== The records ==
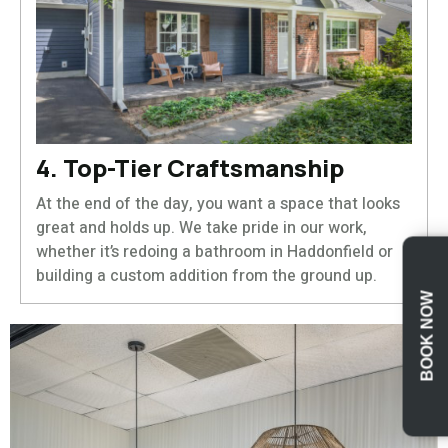
4. Top-Tier Craftsmanship
At the end of the day, you want a space that looks
great and holds up. We take pride in our work,
whether it’s redoing a bathroom in Haddonfield or
building a custom addition from the ground up.
BOOK NOW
===
● **Task brief**:
Repeat the entries above exactly and skip the images.

● **Answer box**:
4. Top-Tier Craftsmanship
At the end of the day, you want a space that looks
great and holds up. We take pride in our work,
whether it’s redoing a bathroom in Haddonfield or
building a custom addition from the ground up.
BOOK NOW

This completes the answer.